#### Task input ####

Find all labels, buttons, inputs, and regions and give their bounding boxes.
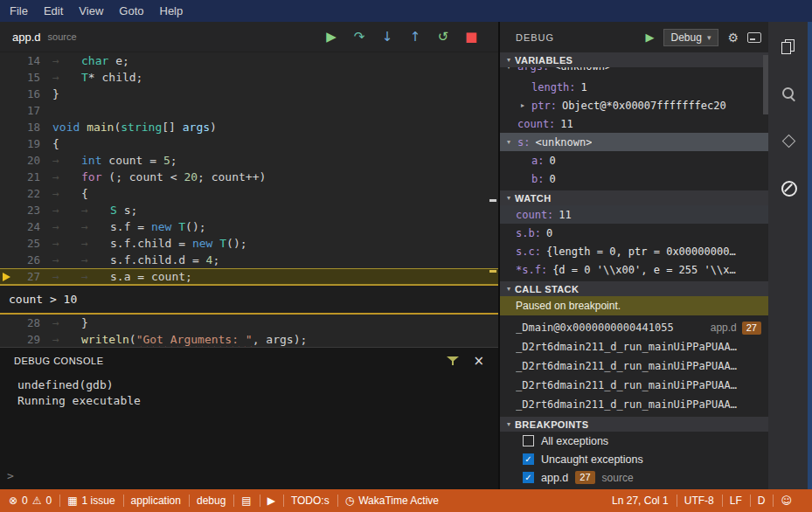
code-token: } bbox=[52, 87, 59, 100]
console-filter-icon[interactable] bbox=[447, 356, 459, 366]
line-content: →writeln("Got Arguments: ", args); bbox=[40, 331, 307, 347]
code-line-20[interactable]: 20→int count = 5; bbox=[0, 152, 498, 169]
status-feedback[interactable]: ☺ bbox=[773, 489, 800, 512]
variable-row[interactable]: ▸ptr:Object@*0x00007fffffffec20 bbox=[500, 96, 768, 114]
scrollbar-thumb[interactable] bbox=[763, 55, 768, 114]
code-line-27[interactable]: 27→→s.a = count; bbox=[0, 268, 498, 285]
stack-frame[interactable]: _D2rt6dmain211_d_run_mainUiPPaPUAA… bbox=[500, 337, 768, 356]
section-breakpoints[interactable]: ▾BREAKPOINTS bbox=[500, 417, 768, 432]
debug-config-dropdown[interactable]: Debug ▾ bbox=[663, 29, 719, 46]
breakpoint-item[interactable]: ✓app.d27source bbox=[500, 468, 768, 487]
console-input-prompt[interactable]: > bbox=[7, 469, 14, 482]
activitybar-explorer[interactable] bbox=[768, 29, 808, 64]
variable-row[interactable]: ▾args:<unknown> bbox=[500, 67, 768, 78]
activitybar-debug-disabled[interactable] bbox=[768, 170, 808, 205]
activitybar-search[interactable] bbox=[768, 76, 808, 111]
code-line-18[interactable]: 18void main(string[] args) bbox=[0, 119, 498, 135]
menu-view[interactable]: View bbox=[71, 2, 111, 20]
status-cursor-position[interactable]: Ln 27, Col 1 bbox=[612, 489, 677, 512]
continue-icon[interactable]: ▶ bbox=[323, 29, 339, 45]
code-line-15[interactable]: 15→T* child; bbox=[0, 69, 498, 86]
watch-expression[interactable]: s.b:0 bbox=[500, 224, 768, 242]
restart-icon[interactable]: ↺ bbox=[435, 29, 451, 45]
code-line-29[interactable]: 29→writeln("Got Arguments: ", args); bbox=[0, 331, 498, 347]
watch-expression[interactable]: s.c:{length = 0, ptr = 0x00000000… bbox=[500, 242, 768, 260]
code-line-23[interactable]: 23→→S s; bbox=[0, 202, 498, 218]
step-out-icon[interactable]: ↑ bbox=[407, 29, 423, 45]
line-number: 19 bbox=[14, 135, 40, 152]
breakpoint-item[interactable]: ✓Uncaught exceptions bbox=[500, 450, 768, 468]
gear-icon[interactable]: ⚙ bbox=[727, 31, 739, 45]
status-text: 1 issue bbox=[82, 495, 115, 507]
status-text: D bbox=[758, 495, 766, 507]
watch-expression[interactable]: count:11 bbox=[500, 205, 768, 224]
menu-edit[interactable]: Edit bbox=[36, 2, 71, 20]
status-wakatime[interactable]: ◷WakaTime Active bbox=[337, 489, 447, 512]
stop-icon[interactable]: ■ bbox=[463, 29, 479, 45]
stack-frame[interactable]: _D2rt6dmain211_d_run_mainUiPPaPUAA… bbox=[500, 356, 768, 376]
variable-value: 1 bbox=[581, 81, 587, 93]
step-into-icon[interactable]: ↓ bbox=[379, 29, 395, 45]
status-todos[interactable]: TODO:s bbox=[283, 489, 337, 512]
code-line-26[interactable]: 26→→s.f.child.d = 4; bbox=[0, 252, 498, 268]
line-content: →} bbox=[40, 315, 88, 331]
status-issues[interactable]: ▦1 issue bbox=[59, 489, 122, 512]
variable-row[interactable]: count:11 bbox=[500, 114, 768, 133]
code-line-24[interactable]: 24→→s.f = new T(); bbox=[0, 218, 498, 235]
code-token: ; bbox=[212, 253, 219, 266]
status-file-indicator[interactable]: ▤ bbox=[233, 489, 259, 512]
stack-frame[interactable]: _D2rt6dmain211_d_run_mainUiPPaPUAA… bbox=[500, 395, 768, 414]
breakpoint-checkbox[interactable]: ✓ bbox=[523, 453, 534, 465]
code-line-14[interactable]: 14→char e; bbox=[0, 52, 498, 69]
code-line-17[interactable]: 17 bbox=[0, 102, 498, 119]
variable-row[interactable]: a:0 bbox=[500, 151, 768, 170]
variable-row[interactable]: length:1 bbox=[500, 78, 768, 96]
menu-goto[interactable]: Goto bbox=[111, 2, 151, 20]
code-editor[interactable]: 14→char e;15→T* child;16}1718void main(s… bbox=[0, 52, 498, 347]
status-debug-target[interactable]: debug bbox=[189, 489, 233, 512]
section-watch[interactable]: ▾WATCH bbox=[500, 190, 768, 205]
breakpoint-item[interactable]: All exceptions bbox=[500, 432, 768, 450]
code-line-19[interactable]: 19{ bbox=[0, 135, 498, 152]
stack-frame-label: _D2rt6dmain211_d_run_mainUiPPaPUAA… bbox=[516, 341, 761, 353]
status-text: 0 bbox=[22, 495, 28, 507]
section-call-stack[interactable]: ▾CALL STACK bbox=[500, 281, 768, 296]
activitybar-scm[interactable] bbox=[768, 123, 808, 158]
status-run[interactable]: ▶ bbox=[260, 489, 283, 512]
code-line-28[interactable]: 28→} bbox=[0, 315, 498, 331]
code-line-25[interactable]: 25→→s.f.child = new T(); bbox=[0, 235, 498, 252]
breakpoint-checkbox[interactable] bbox=[523, 435, 534, 446]
section-variables[interactable]: ▾VARIABLES bbox=[500, 52, 768, 67]
menu-help[interactable]: Help bbox=[152, 2, 191, 20]
code-line-22[interactable]: 22→{ bbox=[0, 185, 498, 202]
stack-frame[interactable]: _Dmain@0x0000000000441055app.d27 bbox=[500, 318, 768, 337]
breakpoint-checkbox[interactable]: ✓ bbox=[523, 472, 534, 483]
status-language-mode[interactable]: D bbox=[750, 489, 774, 512]
status-problems[interactable]: ⊗0⚠0 bbox=[9, 489, 59, 512]
status-text: TODO:s bbox=[291, 495, 330, 507]
status-encoding[interactable]: UTF-8 bbox=[677, 489, 722, 512]
line-number: 24 bbox=[14, 218, 40, 235]
line-content: } bbox=[40, 86, 59, 102]
console-close-icon[interactable]: × bbox=[473, 355, 484, 368]
stack-frame[interactable]: _D2rt6dmain211_d_run_mainUiPPaPUAA… bbox=[500, 376, 768, 395]
debug-start-icon[interactable]: ▶ bbox=[646, 31, 655, 44]
variable-row[interactable]: ▾s:<unknown> bbox=[500, 133, 768, 151]
code-line-16[interactable]: 16} bbox=[0, 86, 498, 102]
status-application[interactable]: application bbox=[123, 489, 189, 512]
step-over-icon[interactable]: ↷ bbox=[351, 29, 367, 45]
debug-config-label: Debug bbox=[671, 31, 702, 44]
tab-whitespace-icon: → bbox=[81, 252, 110, 268]
variable-row[interactable]: b:0 bbox=[500, 170, 768, 188]
status-eol[interactable]: LF bbox=[722, 489, 750, 512]
code-line-21[interactable]: 21→for (; count < 20; count++) bbox=[0, 169, 498, 185]
tab-app-d[interactable]: app.d source bbox=[0, 22, 89, 52]
debug-console-toggle-icon[interactable] bbox=[747, 32, 761, 43]
status-text: application bbox=[131, 495, 181, 507]
menu-file[interactable]: File bbox=[2, 2, 36, 20]
code-token: T bbox=[81, 71, 88, 84]
code-token: main bbox=[87, 121, 114, 134]
breakpoint-condition-widget[interactable]: count > 10 bbox=[0, 285, 498, 315]
code-token: count = bbox=[101, 154, 163, 167]
watch-expression[interactable]: *s.f:{d = 0 '\\x00', e = 255 '\\x… bbox=[500, 260, 768, 279]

####

* [Aim of the exercise]
Whenever the word "item" shows up in a line of the entries above, copy that line.

* [Answer space]
breakpoint-item[interactable]: ✓app.d27source bbox=[500, 468, 768, 487]
breakpoint-item[interactable]: ✓Uncaught exceptions bbox=[500, 450, 768, 468]
breakpoint-item[interactable]: All exceptions bbox=[500, 432, 768, 450]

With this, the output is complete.